On nous a transformé en 166ème régiment de campagne en janvier 1941. Et on avait fait tout notre entrainement et quand on a eu complètement terminé l’entrainement en Angleterre, en Écosse et au pays de Galles, on a pris la mer à Glasgow le 23 janvier, en direction de l’Afrique du Nord. On est arrivés le 1er février en Afrique du Nord, on a passé un sacré moment. Parce qu’à ce moment-là, on était la 1ère armée (britannique) avec très peu de personnel là-bas, qui dépendait des troupes coloniales françaises qu’on soutenait avec l’artillerie. Et après que la bataille soit finie en Tunisie, on a participé au défilé de la victoire en Tunisie.
De là, on est retournés à Sétif, pour réparer tous nos équipements et nous préparer pour l’invasion de la Sicile et de l’Italie. Quand on était la 8ème armée (britannique), on a pris le relais des canons autotractés et j’ai passé toute la nuit debout avec un des mitrailleurs parce qu’il était surexcité en quelque sorte, à essayer de calmer un peu son ardeur. Et le lendemain on est parti au combat.

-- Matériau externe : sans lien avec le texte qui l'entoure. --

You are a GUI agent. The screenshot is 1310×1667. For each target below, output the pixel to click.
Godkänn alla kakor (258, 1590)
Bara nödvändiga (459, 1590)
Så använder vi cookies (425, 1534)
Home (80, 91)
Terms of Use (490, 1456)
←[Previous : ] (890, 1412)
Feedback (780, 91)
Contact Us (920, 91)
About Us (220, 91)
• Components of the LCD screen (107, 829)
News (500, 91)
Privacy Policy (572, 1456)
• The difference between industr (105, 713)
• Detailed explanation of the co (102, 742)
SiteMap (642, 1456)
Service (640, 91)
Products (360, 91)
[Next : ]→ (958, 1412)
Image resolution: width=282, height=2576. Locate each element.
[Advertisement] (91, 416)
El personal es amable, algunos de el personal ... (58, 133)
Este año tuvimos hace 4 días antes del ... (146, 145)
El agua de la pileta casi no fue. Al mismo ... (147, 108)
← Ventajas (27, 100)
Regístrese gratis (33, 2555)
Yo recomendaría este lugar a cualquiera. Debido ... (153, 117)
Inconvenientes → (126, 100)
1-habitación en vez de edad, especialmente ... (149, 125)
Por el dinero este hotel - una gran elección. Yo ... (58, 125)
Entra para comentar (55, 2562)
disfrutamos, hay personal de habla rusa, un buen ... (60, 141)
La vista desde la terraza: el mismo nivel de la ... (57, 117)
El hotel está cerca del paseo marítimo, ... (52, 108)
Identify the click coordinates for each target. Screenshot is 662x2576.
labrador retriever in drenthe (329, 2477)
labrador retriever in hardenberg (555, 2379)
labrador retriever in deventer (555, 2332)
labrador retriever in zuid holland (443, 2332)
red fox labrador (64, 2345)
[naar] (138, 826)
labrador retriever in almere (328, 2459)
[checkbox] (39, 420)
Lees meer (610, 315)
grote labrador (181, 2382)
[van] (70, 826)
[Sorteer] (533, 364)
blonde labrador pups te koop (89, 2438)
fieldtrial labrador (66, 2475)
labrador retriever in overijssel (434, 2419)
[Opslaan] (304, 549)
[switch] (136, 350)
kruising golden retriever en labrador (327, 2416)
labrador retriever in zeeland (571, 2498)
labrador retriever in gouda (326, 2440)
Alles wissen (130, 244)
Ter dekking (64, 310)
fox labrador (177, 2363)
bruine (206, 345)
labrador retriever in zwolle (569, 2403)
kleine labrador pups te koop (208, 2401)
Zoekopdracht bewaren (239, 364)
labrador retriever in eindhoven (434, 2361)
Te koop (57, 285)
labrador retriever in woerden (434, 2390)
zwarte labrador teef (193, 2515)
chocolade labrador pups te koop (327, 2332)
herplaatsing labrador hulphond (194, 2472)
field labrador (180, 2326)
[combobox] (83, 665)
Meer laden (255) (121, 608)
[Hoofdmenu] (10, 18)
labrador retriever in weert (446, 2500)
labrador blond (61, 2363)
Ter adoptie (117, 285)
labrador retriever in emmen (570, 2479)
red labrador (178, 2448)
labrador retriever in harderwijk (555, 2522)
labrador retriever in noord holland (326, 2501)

Et dans l’après-midi j’ai dit au commandant adjoint, je vais aller me reposer maintenant, alors j’ai pris ma capote et je l’ai pliée ; je suis allé dans ma mini tente et je me suis allongé. Et il m’a semblé que dans la minute mon père est apparu à la porte. Et il m’a dit, qu’est-ce que tu fais ici ? J’ai répondu, je me repose. Il a dit, ce n’est pas un endroit pour se reposer. Il a dit, tu devrais sortir de là. Et il portait toujours la moustache mais cette fois-là, il n’avait pas de moustache alors j’ai demandé, papa, qu’est-ce que tu as fait de ta moustache ? Il a dit, ne t’occupes pas de ma moustache, il a dit, je te dis de sortir de cette tente.
Or, dans mon imagination, cette mini tente était une tente immense et il se tenait debout. Alors je me suis levé d’un bond et il n’était plus là. Mais la tente était là. Alors je suis allé dans le trou à canon, et juste quand je suis arrivé là, un obus est tombé sur le canon numéro un. A mis le feu au filet de camouflage et blessé le sergent. Le suivant est tombé derrière mon canon et les gars sur le canon ont dit, bon maintenant son but c’est d’encadrer le numéro un (canon), il est en train de l’encadrer, et l’obus suivant est ici. Mais l’obus suivant est tombé du côté du canon numéro trois.
Alors cette nuit-là quand il a commencé à faire froid là dehors, en Afrique quand le soleil se couchait, ça suffisait à vous frigorifier – alors je suis allé prendre ma capote à l’intérieur et je l’ai ouverte, un éclat d’obus en est tombé. L’éclat d’obus avait traversé la tente, était passé à travers ma capote ; juste comme ça, là où je l’avais laissée pliée. Alors le seigneur était avec moi.
Je voudrais insister sur le fait que le 166ème était un régiment de campagne de Terre-Neuve, avait été recruté à Terre-Neuve et qui s’était porté volontaire pour faire partie de l’armée britannique. Et c’est la raison pour laquelle, quand les gens me demandent, pourquoi je ne me suis pas engagé dans l’armée canadienne, ils ne comprennent pas aujourd’hui, qu’en 1940, on était sous protectorat anglais. La Grande Bretagne nous avait sous sa coupe. Et c’est la raison pour laquelle ici on a fait partie de l’armée britannique, pas sous l’autorité du gouvernement de Terre-Neuve. Le gouvernement de Terre-Neuve n’avait aucun pouvoir. L’armée britannique nous payait, tout ce qu’on a fait ça a été de nous porter volontaires dans l’armée de terre. On avait deux régiments, le 166ème, qui comprenait le 57ème et le 59ème (Régiments lourds, Artillerie royale). Le 59ème est parti en France. Nous sommes allés en Afrique et on a fini en Italie.